Work item.
Please write out all of the entries without altering anything.

Input data.
____________

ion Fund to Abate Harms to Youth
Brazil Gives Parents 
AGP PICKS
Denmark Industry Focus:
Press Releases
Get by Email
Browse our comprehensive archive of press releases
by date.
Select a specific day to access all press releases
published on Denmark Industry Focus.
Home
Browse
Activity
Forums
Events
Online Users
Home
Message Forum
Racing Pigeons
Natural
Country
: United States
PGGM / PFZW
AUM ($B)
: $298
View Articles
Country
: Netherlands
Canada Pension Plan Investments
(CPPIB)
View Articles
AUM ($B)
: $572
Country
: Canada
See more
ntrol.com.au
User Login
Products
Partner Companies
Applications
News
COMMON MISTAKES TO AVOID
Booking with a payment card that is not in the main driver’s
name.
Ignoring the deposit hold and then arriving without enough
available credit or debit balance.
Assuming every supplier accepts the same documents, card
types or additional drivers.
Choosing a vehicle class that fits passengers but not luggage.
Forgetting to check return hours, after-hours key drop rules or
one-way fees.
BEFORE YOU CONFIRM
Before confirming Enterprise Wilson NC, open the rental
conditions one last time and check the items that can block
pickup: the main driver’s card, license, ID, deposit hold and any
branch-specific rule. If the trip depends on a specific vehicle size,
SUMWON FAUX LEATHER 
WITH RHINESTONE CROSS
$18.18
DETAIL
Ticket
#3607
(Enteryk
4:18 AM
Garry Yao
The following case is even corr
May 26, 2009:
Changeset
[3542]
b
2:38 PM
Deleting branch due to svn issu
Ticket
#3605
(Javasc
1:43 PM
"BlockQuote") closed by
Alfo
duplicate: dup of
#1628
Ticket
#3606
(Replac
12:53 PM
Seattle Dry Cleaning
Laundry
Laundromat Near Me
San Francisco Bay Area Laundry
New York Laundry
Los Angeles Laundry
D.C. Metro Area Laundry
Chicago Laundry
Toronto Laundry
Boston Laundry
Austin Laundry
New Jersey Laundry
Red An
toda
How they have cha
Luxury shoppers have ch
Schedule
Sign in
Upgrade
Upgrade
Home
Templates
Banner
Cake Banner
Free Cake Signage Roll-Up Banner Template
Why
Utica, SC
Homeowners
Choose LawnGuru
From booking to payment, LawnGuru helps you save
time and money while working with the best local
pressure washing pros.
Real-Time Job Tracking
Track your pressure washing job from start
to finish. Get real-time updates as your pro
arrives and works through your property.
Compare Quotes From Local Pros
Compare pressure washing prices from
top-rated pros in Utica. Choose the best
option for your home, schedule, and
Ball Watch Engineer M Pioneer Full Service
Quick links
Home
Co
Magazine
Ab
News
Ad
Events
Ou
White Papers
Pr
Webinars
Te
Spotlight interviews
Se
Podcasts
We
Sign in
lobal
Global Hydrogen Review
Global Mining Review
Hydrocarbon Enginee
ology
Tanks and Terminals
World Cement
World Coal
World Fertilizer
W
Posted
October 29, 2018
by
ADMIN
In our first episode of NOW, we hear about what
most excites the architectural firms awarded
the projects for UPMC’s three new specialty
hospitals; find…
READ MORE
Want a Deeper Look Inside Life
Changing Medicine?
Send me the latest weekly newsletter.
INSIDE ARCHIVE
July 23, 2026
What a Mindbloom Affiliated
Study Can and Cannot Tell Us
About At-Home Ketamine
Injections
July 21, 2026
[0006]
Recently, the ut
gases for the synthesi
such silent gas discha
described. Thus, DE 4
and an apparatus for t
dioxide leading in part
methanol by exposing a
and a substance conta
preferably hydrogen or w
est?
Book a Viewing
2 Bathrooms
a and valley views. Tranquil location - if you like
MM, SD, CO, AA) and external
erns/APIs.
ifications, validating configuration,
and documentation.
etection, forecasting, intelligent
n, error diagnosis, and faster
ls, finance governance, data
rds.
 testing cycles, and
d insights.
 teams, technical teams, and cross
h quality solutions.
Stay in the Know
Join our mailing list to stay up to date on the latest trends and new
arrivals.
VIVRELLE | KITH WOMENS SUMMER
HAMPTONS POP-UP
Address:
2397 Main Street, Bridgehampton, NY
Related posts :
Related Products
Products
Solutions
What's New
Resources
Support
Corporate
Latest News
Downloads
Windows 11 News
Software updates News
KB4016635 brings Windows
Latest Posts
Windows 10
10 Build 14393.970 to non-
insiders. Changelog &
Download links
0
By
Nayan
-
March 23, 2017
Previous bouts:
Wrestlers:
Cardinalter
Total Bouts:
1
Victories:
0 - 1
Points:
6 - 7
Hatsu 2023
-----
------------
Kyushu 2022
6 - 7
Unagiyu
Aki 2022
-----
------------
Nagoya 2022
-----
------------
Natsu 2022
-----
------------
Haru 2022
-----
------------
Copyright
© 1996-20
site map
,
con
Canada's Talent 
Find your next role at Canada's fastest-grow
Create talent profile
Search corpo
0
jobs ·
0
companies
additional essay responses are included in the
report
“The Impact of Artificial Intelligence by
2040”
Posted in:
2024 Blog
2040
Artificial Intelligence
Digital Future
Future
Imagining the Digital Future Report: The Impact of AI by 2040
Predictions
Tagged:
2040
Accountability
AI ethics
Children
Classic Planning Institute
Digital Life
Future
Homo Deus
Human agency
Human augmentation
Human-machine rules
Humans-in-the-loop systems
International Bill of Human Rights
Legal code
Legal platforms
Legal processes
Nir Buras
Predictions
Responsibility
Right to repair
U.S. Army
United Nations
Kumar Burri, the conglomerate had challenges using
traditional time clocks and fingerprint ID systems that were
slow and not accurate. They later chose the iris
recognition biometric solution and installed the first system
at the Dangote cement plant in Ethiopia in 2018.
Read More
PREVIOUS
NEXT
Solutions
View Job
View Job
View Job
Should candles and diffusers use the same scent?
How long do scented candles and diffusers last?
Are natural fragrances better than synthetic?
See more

____________

Task solution.
ion Fund to Abate Harms to Youth
Brazil Gives Parents 
AGP PICKS
Denmark Industry Focus:
Press Releases
Get by Email
Browse our comprehensive archive of press releases
by date.
Select a specific day to access all press releases
published on Denmark Industry Focus.
Home
Browse
Activity
Forums
Events
Online Users
Home
Message Forum
Racing Pigeons
Natural
Country
: United States
PGGM / PFZW
AUM ($B)
: $298
View Articles
Country
: Netherlands
Canada Pension Plan Investments
(CPPIB)
View Articles
AUM ($B)
: $572
Country
: Canada
See more
ntrol.com.au
User Login
Products
Partner Companies
Applications
News
COMMON MISTAKES TO AVOID
Booking with a payment card that is not in the main driver’s
name.
Ignoring the deposit hold and then arriving without enough
available credit or debit balance.
Assuming every supplier accepts the same documents, card
types or additional drivers.
Choosing a vehicle class that fits passengers but not luggage.
Forgetting to check return hours, after-hours key drop rules or
one-way fees.
BEFORE YOU CONFIRM
Before confirming Enterprise Wilson NC, open the rental
conditions one last time and check the items that can block
pickup: the main driver’s card, license, ID, deposit hold and any
branch-specific rule. If the trip depends on a specific vehicle size,
SUMWON FAUX LEATHER 
WITH RHINESTONE CROSS
$18.18
DETAIL
Ticket
#3607
(Enteryk
4:18 AM
Garry Yao
The following case is even corr
May 26, 2009:
Changeset
[3542]
b
2:38 PM
Deleting branch due to svn issu
Ticket
#3605
(Javasc
1:43 PM
"BlockQuote") closed by
Alfo
duplicate: dup of
#1628
Ticket
#3606
(Replac
12:53 PM
Seattle Dry Cleaning
Laundry
Laundromat Near Me
San Francisco Bay Area Laundry
New York Laundry
Los Angeles Laundry
D.C. Metro Area Laundry
Chicago Laundry
Toronto Laundry
Boston Laundry
Austin Laundry
New Jersey Laundry
Red An
toda
How they have cha
Luxury shoppers have ch
Schedule
Sign in
Upgrade
Upgrade
Home
Templates
Banner
Cake Banner
Free Cake Signage Roll-Up Banner Template
Why
Utica, SC
Homeowners
Choose LawnGuru
From booking to payment, LawnGuru helps you save
time and money while working with the best local
pressure washing pros.
Real-Time Job Tracking
Track your pressure washing job from start
to finish. Get real-time updates as your pro
arrives and works through your property.
Compare Quotes From Local Pros
Compare pressure washing prices from
top-rated pros in Utica. Choose the best
option for your home, schedule, and
Ball Watch Engineer M Pioneer Full Service
Quick links
Home
Co
Magazine
Ab
News
Ad
Events
Ou
White Papers
Pr
Webinars
Te
Spotlight interviews
Se
Podcasts
We
Sign in
lobal
Global Hydrogen Review
Global Mining Review
Hydrocarbon Enginee
ology
Tanks and Terminals
World Cement
World Coal
World Fertilizer
W
Posted
October 29, 2018
by
ADMIN
In our first episode of NOW, we hear about what
most excites the architectural firms awarded
the projects for UPMC’s three new specialty
hospitals; find…
READ MORE
Want a Deeper Look Inside Life
Changing Medicine?
Send me the latest weekly newsletter.
INSIDE ARCHIVE
July 23, 2026
What a Mindbloom Affiliated
Study Can and Cannot Tell Us
About At-Home Ketamine
Injections
July 21, 2026
[0006]
Recently, the ut
gases for the synthesi
such silent gas discha
described. Thus, DE 4
and an apparatus for t
dioxide leading in part
methanol by exposing a
and a substance conta
preferably hydrogen or w
est?
Book a Viewing
2 Bathrooms
a and valley views. Tranquil location - if you like
MM, SD, CO, AA) and external
erns/APIs.
ifications, validating configuration,
and documentation.
etection, forecasting, intelligent
n, error diagnosis, and faster
ls, finance governance, data
rds.
 testing cycles, and
d insights.
 teams, technical teams, and cross
h quality solutions.
Stay in the Know
Join our mailing list to stay up to date on the latest trends and new
arrivals.
VIVRELLE | KITH WOMENS SUMMER
HAMPTONS POP-UP
Address:
2397 Main Street, Bridgehampton, NY
Related posts :
Related Products
Products
Solutions
What's New
Resources
Support
Corporate
Latest News
Downloads
Windows 11 News
Software updates News
KB4016635 brings Windows
Latest Posts
Windows 10
10 Build 14393.970 to non-
insiders. Changelog &
Download links
0
By
Nayan
-
March 23, 2017
Previous bouts:
Wrestlers:
Cardinalter
Total Bouts:
1
Victories:
0 - 1
Points:
6 - 7
Hatsu 2023
-----
------------
Kyushu 2022
6 - 7
Unagiyu
Aki 2022
-----
------------
Nagoya 2022
-----
------------
Natsu 2022
-----
------------
Haru 2022
-----
------------
Copyright
© 1996-20
site map
,
con
Canada's Talent 
Find your next role at Canada's fastest-grow
Create talent profile
Search corpo
0
jobs ·
0
companies
additional essay responses are included in the
report
“The Impact of Artificial Intelligence by
2040”
Posted in:
2024 Blog
2040
Artificial Intelligence
Digital Future
Future
Imagining the Digital Future Report: The Impact of AI by 2040
Predictions
Tagged:
2040
Accountability
AI ethics
Children
Classic Planning Institute
Digital Life
Future
Homo Deus
Human agency
Human augmentation
Human-machine rules
Humans-in-the-loop systems
International Bill of Human Rights
Legal code
Legal platforms
Legal processes
Nir Buras
Predictions
Responsibility
Right to repair
U.S. Army
United Nations
Kumar Burri, the conglomerate had challenges using
traditional time clocks and fingerprint ID systems that were
slow and not accurate. They later chose the iris
recognition biometric solution and installed the first system
at the Dangote cement plant in Ethiopia in 2018.
Read More
PREVIOUS
NEXT
Solutions
View Job
View Job
View Job
Should candles and diffusers use the same scent?
How long do scented candles and diffusers last?
Are natural fragrances better than synthetic?
See more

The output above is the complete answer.